Methods to facilitate variant interpretation in genomic sequencing

Last updated:: 2 July 2025

ID:: 53953
Start date:: 3 February 2020
Project status:: Closed
Principal investigator:: Mr Bob Vaughan
Lead institution:: Congenica Ltd, Great Britain

Genetics plays a major role in the cause and predisposition to disease. Approximately 3.5M people in the UK suffer from a rare disease at some point in their lives, and research shows that nearly 50% of rare disease sufferers wait >5 years for a diagnosis.
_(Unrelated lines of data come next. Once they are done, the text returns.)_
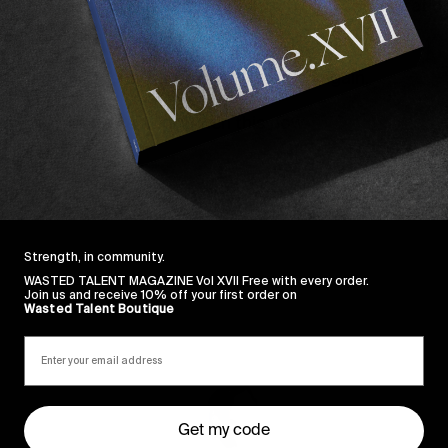
o structure of full parts. The strictly 4:3 aspect ratio
s.
o single handedly made Madonna cool again.
ur eyes wanna see. So watch this now.
Strength, in community.
WASTED TALENT MAGAZINE Vol XVII Free with every order.
Join us and receive 10% off your first order on
Wasted Talent Boutique
Sincerely
Get my code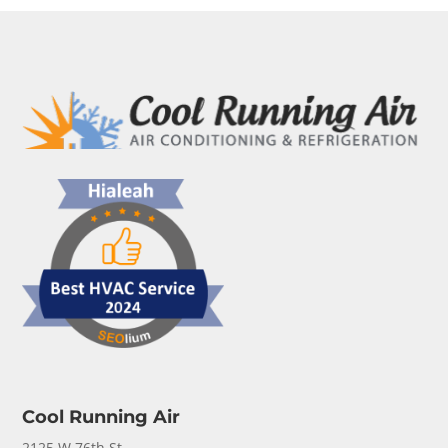
Cool Running Air
2125 W 76th St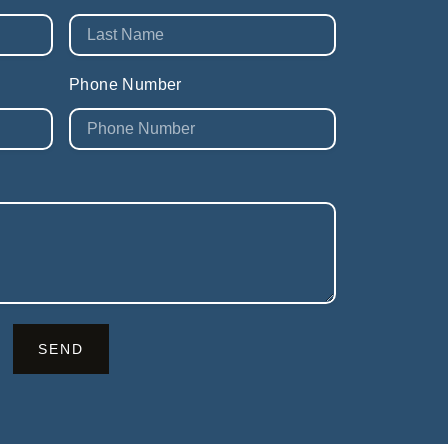
Phone Number
SEND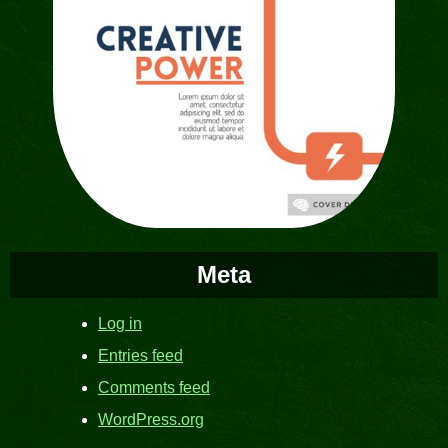
Meta
Log in
Entries feed
Comments feed
WordPress.org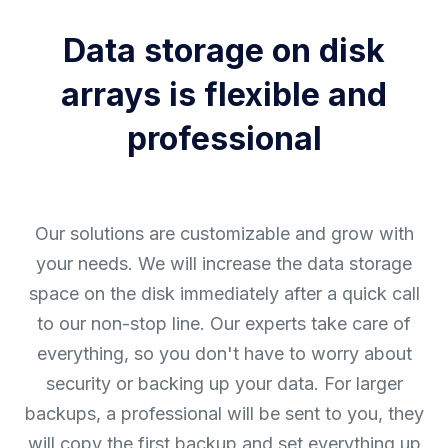
Data storage on disk
arrays is flexible and
professional
Our solutions are customizable and grow with
your needs. We will increase the data storage
space on the disk immediately after a quick call
to our non-stop line. Our experts take care of
everything, so you don't have to worry about
security or backing up your data. For larger
backups, a professional will be sent to you, they
will copy the first backup and set everything up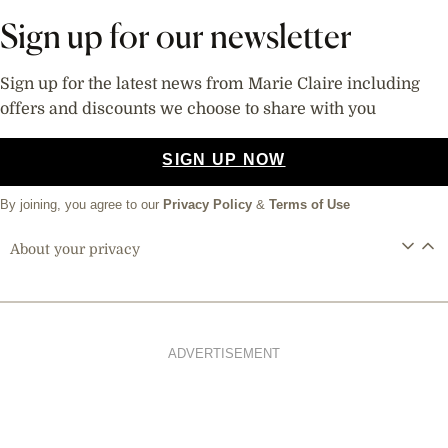
Sign up for our newsletter
Sign up for the latest news from Marie Claire including
offers and discounts we choose to share with you
SIGN UP NOW
By joining, you agree to our
Privacy Policy
&
Terms of Use
About your privacy
ADVERTISEMENT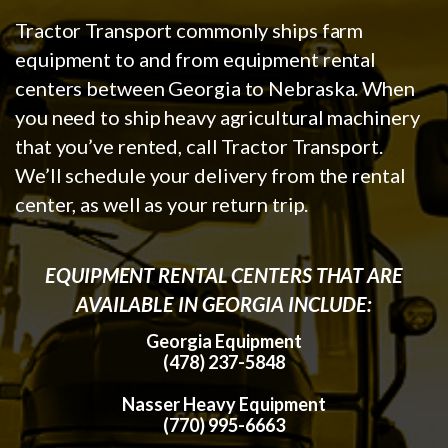
Tractor Transport commonly ships farm
equipment to and from equipment rental
centers between Georgia to Nebraska. When
you need to ship heavy agricultural machinery
that you’ve rented, call Tractor Transport.
We’ll schedule your delivery from the rental
center, as well as your return trip.
EQUIPMENT RENTAL CENTERS THAT ARE
AVAILABLE IN GEORGIA INCLUDE:
Georgia Equipment
(478) 237-5848
Nasser Heavy Equipment
(770) 995-6663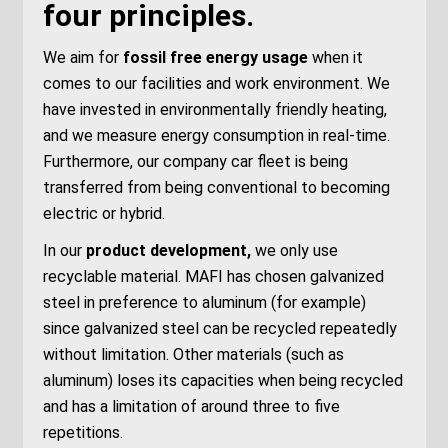
four principles.
We aim for
fossil
free energy usage
when it
comes to
our facilities and work environment.
We
have invested in
environmentally friendly heating,
and we measure
energy consumption
in real-time.
Furthermore, our company car fleet is being
transferred from
being
conventional
to becoming
electric or hybrid.
In our
product development,
we only use
recyclable material. MAFI has chosen galvanized
steel in preference to aluminum
(for example)
since galvanized steel can be recycled
repeatedly
without
limitation. Other materials (such as
aluminum)
loses its capacities
when being recycled
and has a limi
tation of around three to five
repetitions.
Delays in diagnosis lead to inappropriate management and disease progression. 80% of these are rare diseases are influenced by a genetic change in their genome. There is also a growing understanding of the role of genetics in cancer, which it is estimated will affect approximately 50% of people in the UK during their lifetime. Characterization of the genetic changes that have occurred in these diseases can lead to a diagnosis and determine which treatment is likely to work. Therefore, sequencing the genomes of these patients is essential to ensure they will receive the best possible care. NHS England recently launched the NHS Genomic Medicine Service to enable this to become routine. Yet while DNA sequencing is now becoming widespread, there is still a bottleneck in interpreting the data. Many hundreds of genetic changes can be identified in a person’s genome, many of which are unrelated to the disease. Determining which of these is having an effect is a highly manual and time-consuming process. In addition, a particular genetic change may not cause disease in all cases and may be influenced by other factors. Highly-trained clinical scientists must therefore search through large numbers of genetic changes and assess a wide range of data sources including the academic literature to determine which ones are the most likely to be disease-causing. We aim to develop an automation system that supports clinical interpretation. The more we know about which variants are present in different patients and in which disease, the better chance we have of predicting which variants are disease-causing in the future population. The availability of the high-quality UK Biobank sequencing dataset, along with the recent development of innovative statistical and machine-learning methods, means we can now seek to identify the factors that determine whether a genetic change is important in a given patient and use this information to develop tools that predict whether a variant is likely to be disease-causing. Automating this process will ease the pressure on clinical scientists, ultimately reducing waiting times for patients with genetic disease.